• Material provided
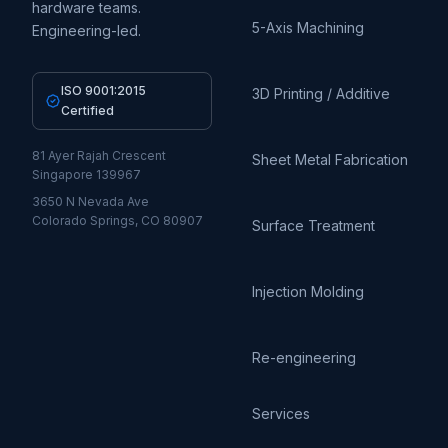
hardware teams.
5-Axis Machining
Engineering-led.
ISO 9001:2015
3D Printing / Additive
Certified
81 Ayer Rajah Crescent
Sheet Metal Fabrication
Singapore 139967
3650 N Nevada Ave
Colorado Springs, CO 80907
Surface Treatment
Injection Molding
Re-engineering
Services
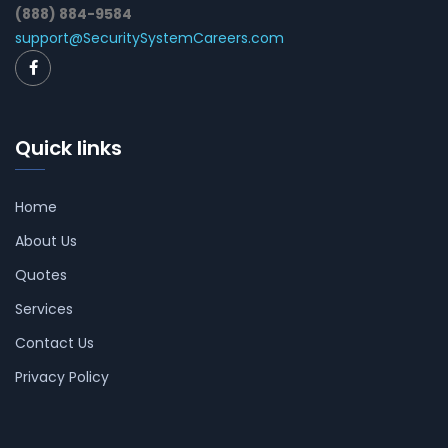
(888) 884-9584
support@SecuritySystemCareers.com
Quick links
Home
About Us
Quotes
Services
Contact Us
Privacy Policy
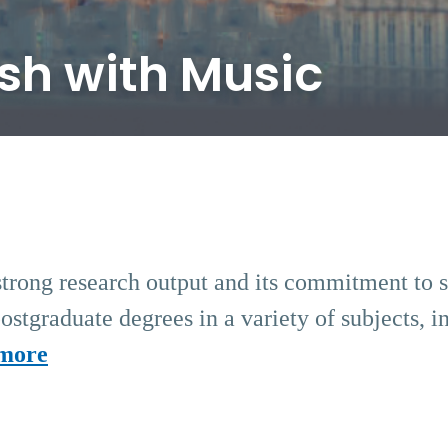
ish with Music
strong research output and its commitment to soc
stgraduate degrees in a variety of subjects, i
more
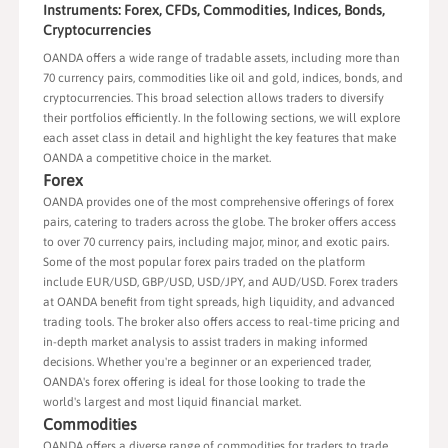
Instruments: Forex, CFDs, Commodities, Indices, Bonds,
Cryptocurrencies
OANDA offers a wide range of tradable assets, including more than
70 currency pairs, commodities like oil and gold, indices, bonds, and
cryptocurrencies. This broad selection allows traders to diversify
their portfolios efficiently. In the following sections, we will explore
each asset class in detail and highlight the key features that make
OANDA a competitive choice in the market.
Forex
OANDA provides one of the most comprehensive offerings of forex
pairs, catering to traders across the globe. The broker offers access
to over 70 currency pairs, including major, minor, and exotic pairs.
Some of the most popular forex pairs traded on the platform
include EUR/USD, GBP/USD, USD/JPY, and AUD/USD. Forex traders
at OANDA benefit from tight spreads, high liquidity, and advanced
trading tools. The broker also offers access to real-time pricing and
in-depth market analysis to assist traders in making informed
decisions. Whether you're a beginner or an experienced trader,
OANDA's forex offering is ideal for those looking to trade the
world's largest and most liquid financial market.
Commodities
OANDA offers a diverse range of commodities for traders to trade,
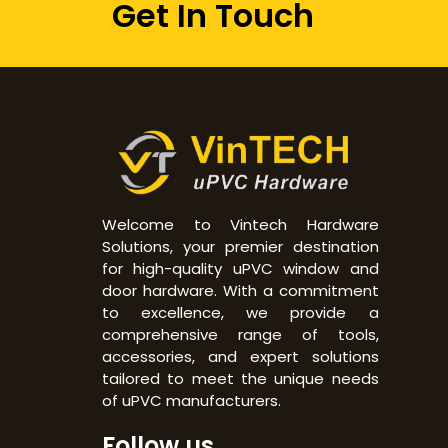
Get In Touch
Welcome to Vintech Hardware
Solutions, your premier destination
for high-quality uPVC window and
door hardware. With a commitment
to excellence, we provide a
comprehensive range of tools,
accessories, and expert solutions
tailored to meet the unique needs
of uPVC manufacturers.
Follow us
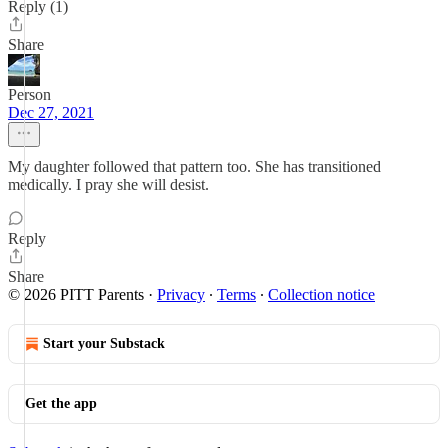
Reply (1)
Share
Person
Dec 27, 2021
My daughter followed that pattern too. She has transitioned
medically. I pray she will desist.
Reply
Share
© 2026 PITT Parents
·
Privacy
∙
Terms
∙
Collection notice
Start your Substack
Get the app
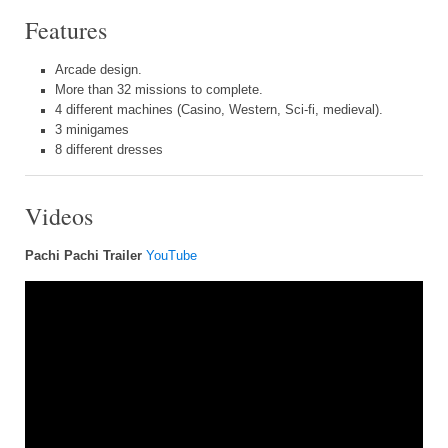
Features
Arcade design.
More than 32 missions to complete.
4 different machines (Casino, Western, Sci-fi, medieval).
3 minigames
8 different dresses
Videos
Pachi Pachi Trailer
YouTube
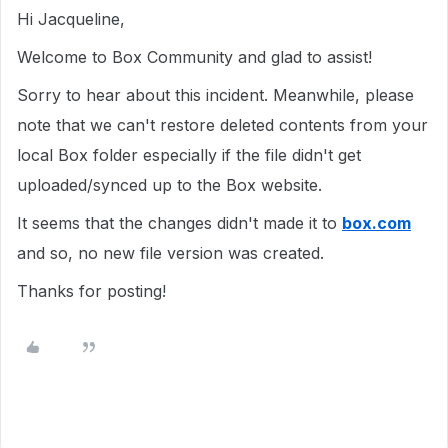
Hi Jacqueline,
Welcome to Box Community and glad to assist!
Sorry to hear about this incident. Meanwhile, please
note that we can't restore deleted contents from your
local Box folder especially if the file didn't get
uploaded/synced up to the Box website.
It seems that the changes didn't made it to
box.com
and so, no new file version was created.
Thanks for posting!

• Task details
Search the records for the word "broker". Copy each line where it appears.

• Response to the exercise
pairs, catering to traders across the globe. The broker offers access
trading tools. The broker also offers access to real-time pricing and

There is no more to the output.